After showing modest signs of picking up in April, the regional job market largely appeared stuck in neutral in May, with fresh data from the Labor Department showing slight job gains or losses in the District, Maryland and Virginia.

In the District, the jobless rate hovered at 7.5 percent for the third straight month as the economy added 1,700 positions. The greatest job gains came from the education and health services industry, which added 1,000 positions. The city’s second-largest sector, professional services, also gained jobs. These increases, however, were in part offset by a loss of 1,300 jobs in government.

Stephen Fuller, the economist who directs the Center for Regional Analysis at George Mason University, said the weak jobs numbers for May are likely a sign that the stronger April numbers were something of a blip.

“April was distorted by jobs being filled that had been left unfilled in earlier months,” Fuller said, meaning employers likely increased hiring that month only to make up for a lack of activity during the punishing winter. In other words, that pickup, to Fuller said, wasn’t a result of perceived improvement in the economy.

Virginia’s jobless rate rose from 4.9 percent to 5.1 percent. But a positive development contributed to the uptick: Some 16,000 workers joined the commonwealth’s labor force last month — a sign that perhaps some previously sidelined workers are more optimistic about their ability to find jobs.

Despite adding 1,500 professional services jobs and 1,100 education and health-services positions, Virginia shed 1,100 jobs overall in May. The steepest losses were in the construction industry, where 1,100 positions disappeared, and the hospitality sector, which went down 2,200 positions.

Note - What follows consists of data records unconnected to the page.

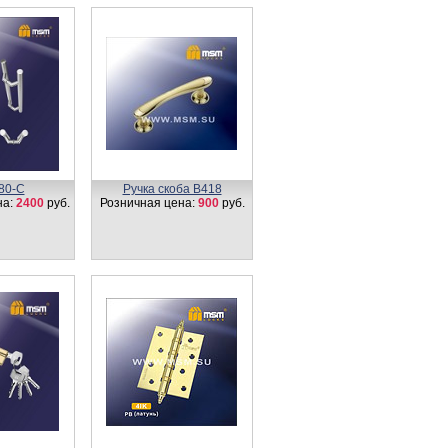
80-С
Ручка скоба B418
на:
2400
руб.
Розничная цена:
900
руб.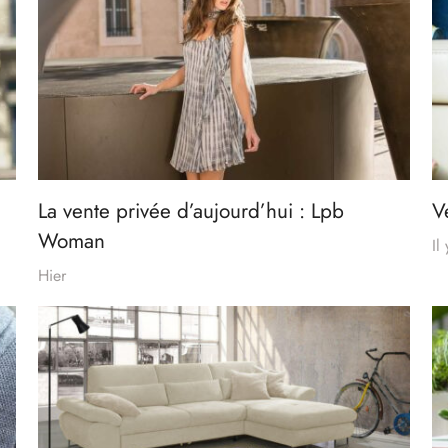
La vente privée d’aujourd’hui : Lpb
V
Woman
Il
Hier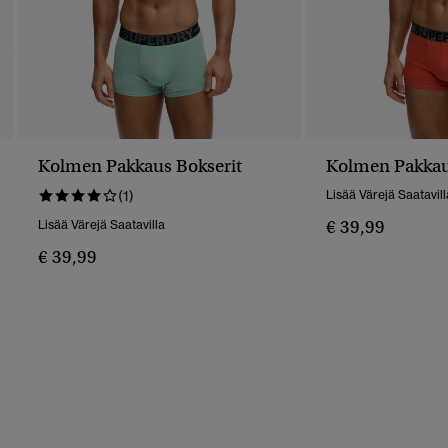
Kolmen Pakkaus Bokserit
Kolmen Pakkau
(1)
Lisää Värejä Saatavill
€ 39,99
Lisää Värejä Saatavilla
€ 39,99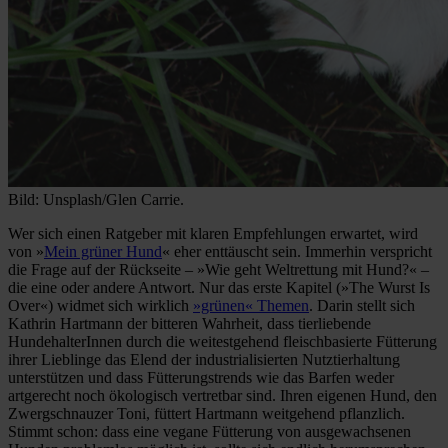
Bild: Unsplash/Glen Carrie.
Wer sich einen Ratgeber mit klaren Empfehlungen erwartet, wird
von »
Mein grüner Hund
« eher enttäuscht sein. Immerhin verspricht
die Frage auf der Rückseite – »Wie geht Weltrettung mit Hund?« –
die eine oder andere Antwort. Nur das erste Kapitel (»The Wurst Is
Over«) widmet sich wirklich
»grünen« Themen
. Darin stellt sich
Kathrin Hartmann der bitteren Wahrheit, dass tierliebende
HundehalterInnen durch die weitestgehend fleischbasierte Fütterung
ihrer Lieblinge das Elend der industrialisierten Nutztierhaltung
unterstützen und dass Fütterungstrends wie das Barfen weder
artgerecht noch ökologisch vertretbar sind. Ihren eigenen Hund, den
Zwergschnauzer Toni, füttert Hartmann weitgehend pflanzlich.
Stimmt schon: dass eine vegane Fütterung von ausgewachsenen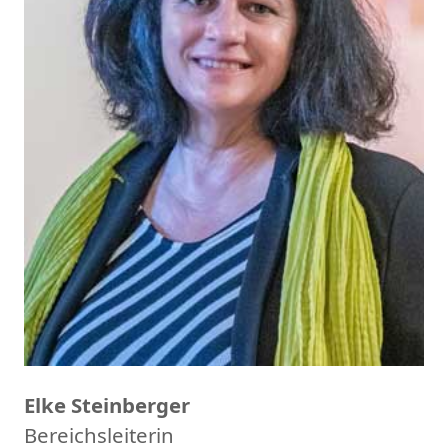
Elke Steinberger
Bereichsleiterin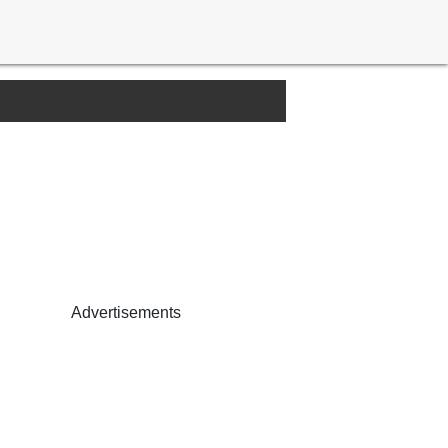
Advertisements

Maryland lost 1,300 jobs last month, as its unemployment rate crept up from 5.5 percent to 5.6 percent. The state saw especially large job losses in the professional services industry, which shed 5,500 positions. The state’s largest employment category — government — lost 600 positions.

Fuller said the lackluster job market isn’t the only cloud over the regional economy.

“Housing prices have stopped growing,” Fuller said. “Wealthier people, or people that have
higher-cost houses, are putting them on the market, and all the demand is on the bottom end.”

The national unemployment rate remained unchanged at 6.3 percent in May as the economy added 217,000 jobs.

The jobless rate fell in 20 states last month, while 16 states saw rate increases.